*** PROVIDED ENTRIES ***

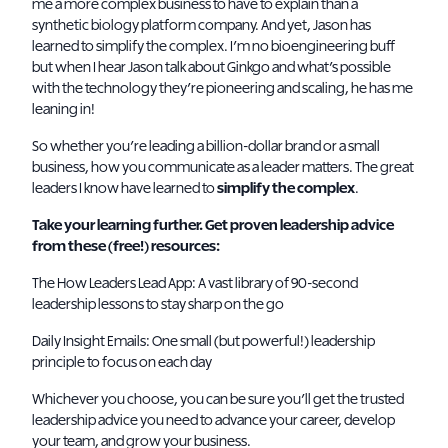
me a more complex business to have to explain than a
synthetic biology platform company. And yet, Jason has
learned to simplify the complex. I’m no bioengineering buff
but when I hear Jason talk about Ginkgo and what’s possible
with the technology they’re pioneering and scaling, he has me
leaning in!
So whether you’re leading a billion-dollar brand or a small
business, how you communicate as a leader matters. The great
leaders I know have learned to
simplify the complex
.
Take your learning further. Get proven leadership advice
from these (free!) resources:
The How Leaders Lead App
: A vast library of 90-second
leadership lessons to stay sharp on the go
Daily Insight Emails
: One small (but powerful!) leadership
principle to focus on each day
Whichever you choose, you can be sure you’ll get the trusted
leadership advice you need to advance your career, develop
your team, and grow your business.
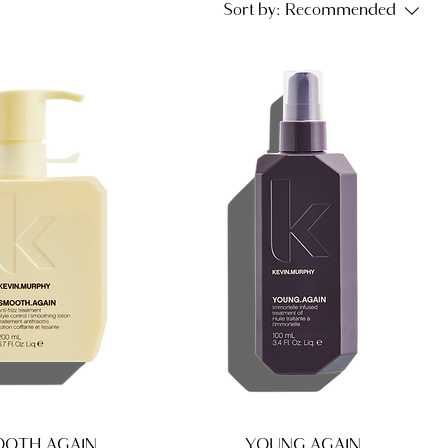
Sort by:
Recommended
OTH.AGAIN
YOUNG.AGAIN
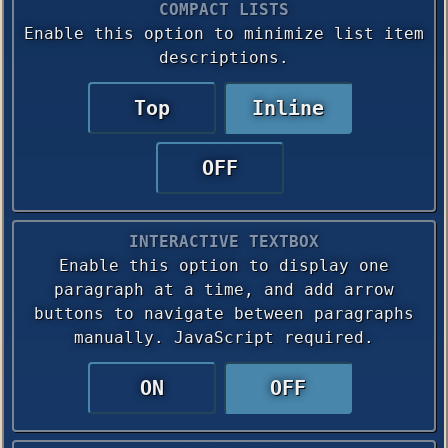
COMPACT LISTS
Enable this option to minimize list item
descriptions.
Top
Inline
OFF
INTERACTIVE TEXTBOX
Enable this option to display one
paragraph at a time, and add arrow
buttons to navigate between paragraphs
manually. JavaScript required.
ON
OFF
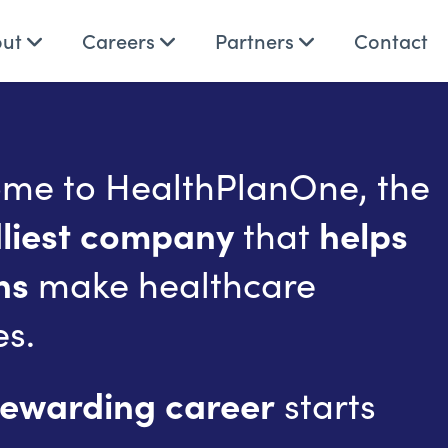
out
Careers
Partners
Contact
me to HealthPlanOne, the
dliest company
that
helps
ns
make healthcare
es.
rewarding career
starts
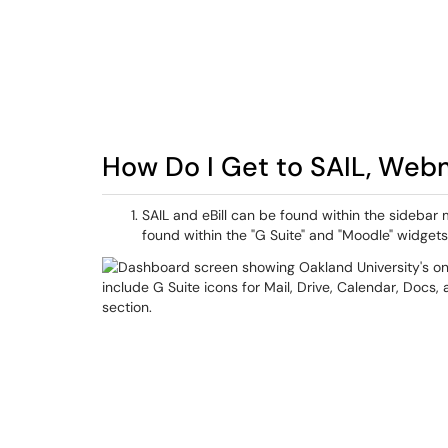
How Do I Get to SAIL, Webma
SAIL and eBill can be found within the sideb
found within the "G Suite" and "Moodle" widgets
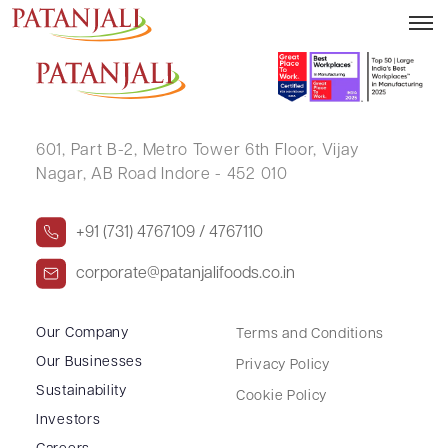
DINESH AGARWAL
601, Part B-2,
Metro Tower 6th Floor,
Vijay
Nagar, AB Road Indore - 452 010
+91 (731) 4767109 / 4767110
corporate@patanjalifoods.co.in
Our Company
Terms and Conditions
Our Businesses
Privacy Policy
Sustainability
Cookie Policy
Investors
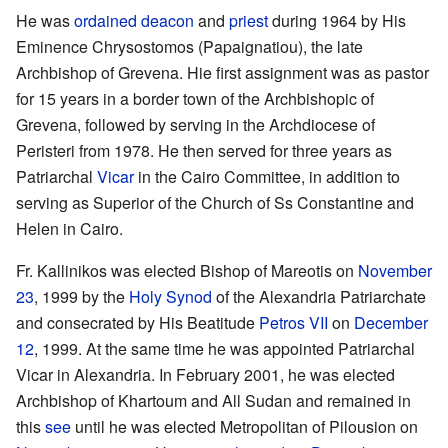
He was
ordained
deacon
and
priest
during 1964 by His
Eminence Chrysostomos (Papaignatiou), the late
Archbishop of Grevena. Hie first assignment was as pastor
for 15 years in a border town of the Archbishopic of
Grevena, followed by serving in the Archdiocese of
Peristeri from 1978. He then served for three years as
Patriarchal
Vicar
in the Cairo Committee, in addition to
serving as Superior of the Church of Ss Constantine and
Helen in Cairo.
Fr. Kallinikos was elected Bishop of Mareotis on
November
23
, 1999 by the
Holy Synod
of the Alexandria Patriarchate
and consecrated by His Beatitude
Petros VII
on
December
12
, 1999. At the same time he was appointed Patriarchal
Vicar in Alexandria. In February 2001, he was elected
Archbishop of Khartoum and All Sudan and remained in
this
see
until he was elected Metropolitan of Pilousion on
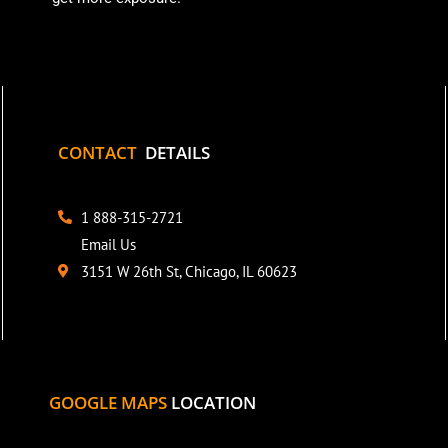
CONTACT
DETAILS
1 888-315-2721
Email Us
3151 W 26th St, Chicago, IL 60623
GOOGLE MAPS
LOCATION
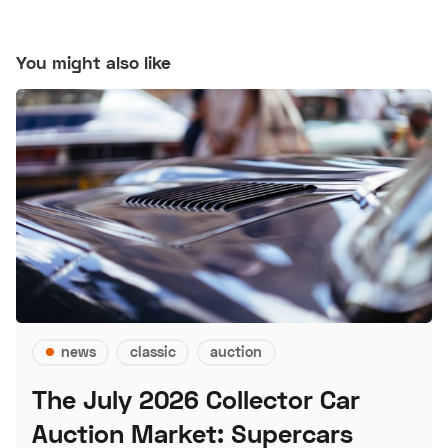
You might also like
news
classic
auction
The July 2026 Collector Car
Auction Market: Supercars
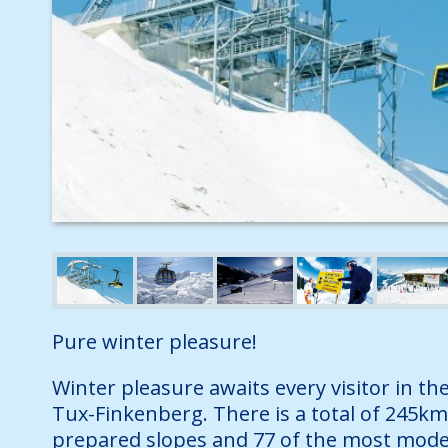
Pure winter pleasure!
Winter pleasure awaits every visitor in the
Tux-Finkenberg. There is a total of 245km
prepared slopes and 77 of the most moder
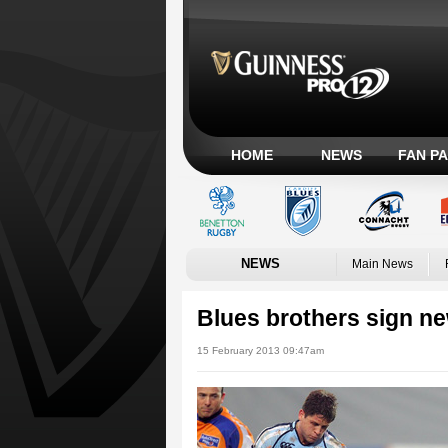
HOME
NEWS
FAN P
NEWS
Main News
Blues brothers sign ne
15 February 2013 09:47am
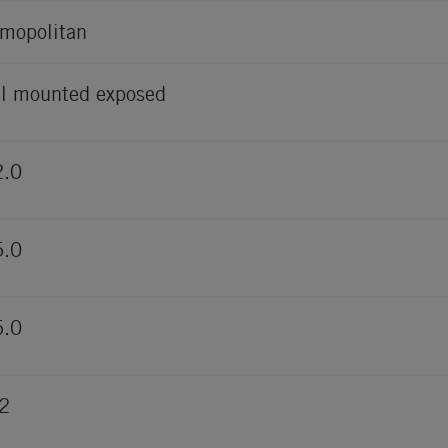
mopolitan
l mounted exposed
2.0
5.0
5.0
2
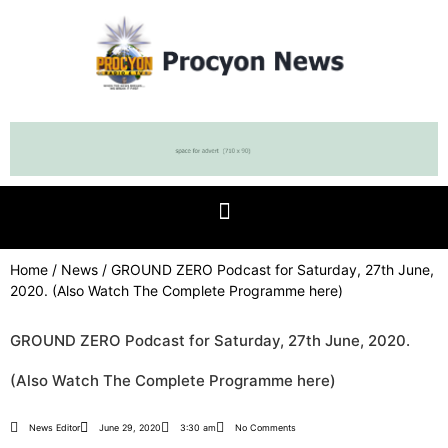
Home
/
News
/ GROUND ZERO Podcast for Saturday, 27th June,
2020. (Also Watch The Complete Programme here)
GROUND ZERO Podcast for Saturday, 27th June, 2020.
(Also Watch The Complete Programme here)
News Editor
June 29, 2020
3:30 am
No Comments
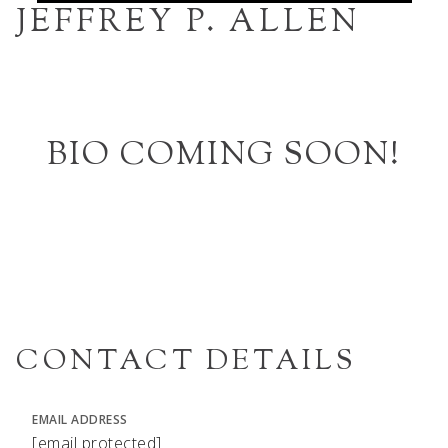
JEFFREY P. ALLEN
BIO COMING SOON!
CONTACT DETAILS
EMAIL ADDRESS
[email protected]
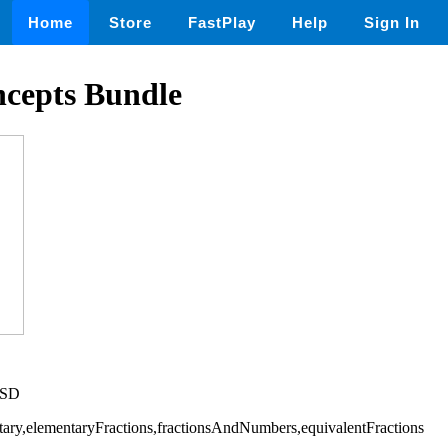
Home
Store
FastPlay
Help
Sign In
ncepts Bundle
USD
ary,elementaryFractions,fractionsAndNumbers,equivalentFractions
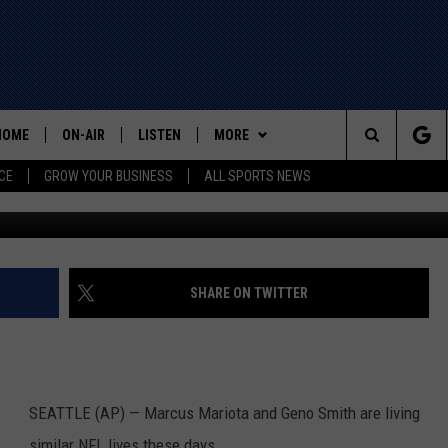
D SEAHAWKS’ SMITH ON
HOME
ON-AIR
LISTEN
MORE
Search
CE
GROW YOUR BUSINESS
ALL SPORTS NEWS
G
ALL STAFF
LISTEN LIVE
WIN STUFF
The
SCHEDULE
MOBILE
EVENTS
Site
CONTACT US
HELP AND CONTACT INFO
SHARE ON TWITTER
ADVERTISE
SEATTLE (AP) — Marcus Mariota and Geno Smith are living
similar NFL lives these days.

*** End of PROVIDED ENTRIES ***

WORK REQUIRED → Except for the pictures, give the data again word for word.

EXPECTED ANSWER →
me a more complex business to have to explain than a
synthetic biology platform company. And yet, Jason has
learned to simplify the complex. I’m no bioengineering buff
but when I hear Jason talk about Ginkgo and what’s possible
with the technology they’re pioneering and scaling, he has me
leaning in!
So whether you’re leading a billion-dollar brand or a small
business, how you communicate as a leader matters. The great
leaders I know have learned to
simplify the complex
.
Take your learning further. Get proven leadership advice
from these (free!) resources:
The How Leaders Lead App
: A vast library of 90-second
leadership lessons to stay sharp on the go
Daily Insight Emails
: One small (but powerful!) leadership
principle to focus on each day
Whichever you choose, you can be sure you’ll get the trusted
leadership advice you need to advance your career, develop
your team, and grow your business.
Sort by:
Recommended
OTH.AGAIN
YOUNG.AGAIN
COMPACT LISTS
Enable this option to minimize list item
descriptions.
Top
Inline
OFF
INTERACTIVE TEXTBOX
Enable this option to display one
paragraph at a time, and add arrow
buttons to navigate between paragraphs
manually. JavaScript required.
ON
OFF
out
Careers
Partners
Contact
me to HealthPlanOne, the
dliest company
that
helps
ns
make healthcare
es.
rewarding career
starts
How Do I Get to SAIL, Webma
SAIL and eBill can be found within the sideb
found within the "G Suite" and "Moodle" widgets
DINESH AGARWAL
601, Part B-2,
Metro Tower 6th Floor,
Vijay
Nagar, AB Road Indore - 452 010
+91 (731) 4767109 / 4767110
corporate@patanjalifoods.co.in
Our Company
Terms and Conditions
Our Businesses
Privacy Policy
Sustainability
Cookie Policy
Investors
He was
ordained
deacon
and
priest
during 1964 by His
Eminence Chrysostomos (Papaignatiou), the late
Archbishop of Grevena. Hie first assignment was as pastor
for 15 years in a border town of the Archbishopic of
Grevena, followed by serving in the Archdiocese of
Peristeri from 1978. He then served for three years as
Patriarchal
Vicar
in the Cairo Committee, in addition to
serving as Superior of the Church of Ss Constantine and
Helen in Cairo.
Fr. Kallinikos was elected Bishop of Mareotis on
November
23
, 1999 by the
Holy Synod
of the Alexandria Patriarchate
and consecrated by His Beatitude
Petros VII
on
December
12
, 1999. At the same time he was appointed Patriarchal
Vicar in Alexandria. In February 2001, he was elected
Archbishop of Khartoum and All Sudan and remained in
this
see
until he was elected Metropolitan of Pilousion on
CONTACT
DETAILS
1 888-315-2721
Email Us
3151 W 26th St, Chicago, IL 60623
GOOGLE MAPS
LOCATION
You might also like
news
classic
auction
The July 2026 Collector Car
Auction Market: Supercars
Pure winter pleasure!
Winter pleasure awaits every visitor in the
Tux-Finkenberg. There is a total of 245km
prepared slopes and 77 of the most moder
HOME
NEWS
FAN P
NEWS
Main News
Blues brothers sign ne
15 February 2013 09:47am
mopolitan
l mounted exposed
2.0
5.0
5.0
2
Home
/
News
/ GROUND ZERO Podcast for Saturday, 27th June,
2020. (Also Watch The Complete Programme here)
GROUND ZERO Podcast for Saturday, 27th June, 2020.
(Also Watch The Complete Programme here)
News Editor
June 29, 2020
3:30 am
No Comments
JEFFREY P. ALLEN
BIO COMING SOON!
CONTACT DETAILS
EMAIL ADDRESS
[email protected]
Home
Store
FastPlay
Help
Sign In
ncepts Bundle
USD
ary,elementaryFractions,fractionsAndNumbers,equivalentFractions
D SEAHAWKS’ SMITH ON
HOME
ON-AIR
LISTEN
MORE
Search
CE
GROW YOUR BUSINESS
ALL SPORTS NEWS
G
ALL STAFF
LISTEN LIVE
WIN STUFF
The
SCHEDULE
MOBILE
EVENTS
Site
CONTACT US
HELP AND CONTACT INFO
SHARE ON TWITTER
ADVERTISE
SEATTLE (AP) — Marcus Mariota and Geno Smith are living
similar NFL lives these days.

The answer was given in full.